A report has set out the progress being made by the top 13 carmakers in Europe by sales, and found that Germany's big three - Volkswagen, Daimler and BMW - are on track to miss minimum fuel economy targets set by the European Union. The EU has some of the most stringent environmental targets in the world and wants carmakers to achieve average emissions of 95 grammes of carbon dioxide per kilometre by 2020-21.
The report, produced by PA Consulting, shows the challenge European manufacturers face in cutting emissions amid a surge in demand for heavy sport utility vehicles and limited appetite for hybrid and electric cars. Thomas Goettle, automotive expert at PA Consulting says:
"The buying patterns are shifting to bigger and heavier cars with more horsepower at the moment."

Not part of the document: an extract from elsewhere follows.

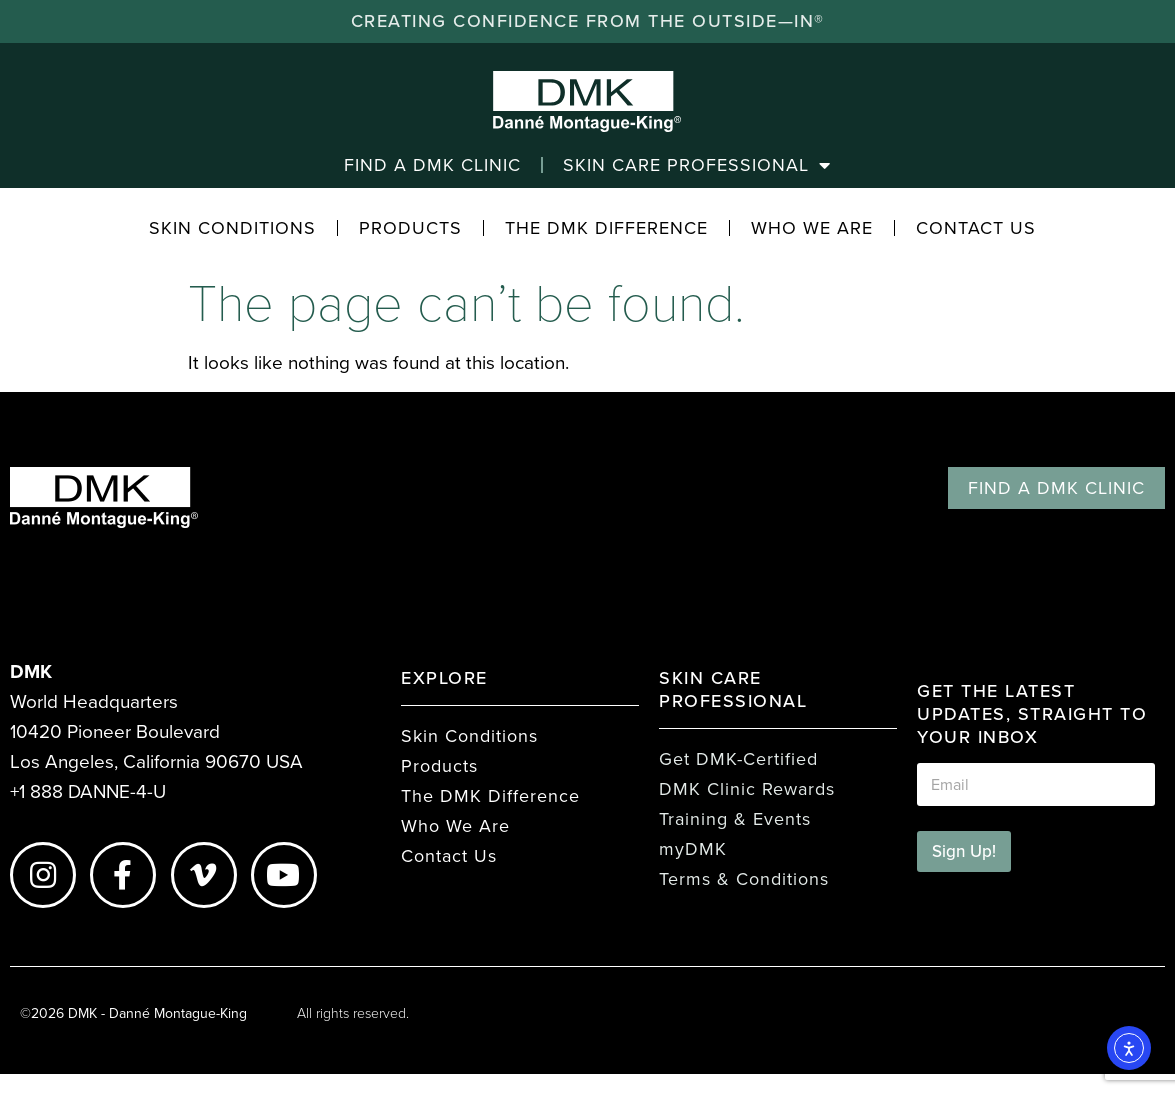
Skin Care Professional (697, 165)
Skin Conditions (232, 228)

The study worked out the company-specific 2021 targets for the carmakers by calculating the average weight and CO₂ emissions of vehicles sold between 2007 and 2013, factoring in the "supercredits" that manufacturers receive for selling electric vehicles.
PA Consulting then forecast sales for the period 2014-21, based on the company's insight into the various manufacturers' plans for electrification, engine optimisation and weight reduction.
Carmakers such as Renault, PSA Peugeot Citroën, Toyota and Fiat Chrysler Automobiles were found to be on-track to meet the fleet-average targets, while Ford, General Motors and Nissan were close to achieving the objectives.
But the three German brands were each set to miss the goals by 4g or more.
Were that trajectory to continue, the carmakers would face crippling fines of €95 for each gramme in excess of the target, multiplied by their annual sales in Europe. That means VW would face a fine of up to €1bn in the first year after the objectives are phased in.
"It's not so much they worry about the fine, it's more the damage to their reputation and prestige," said Thomas Goettle, the lead author of the report.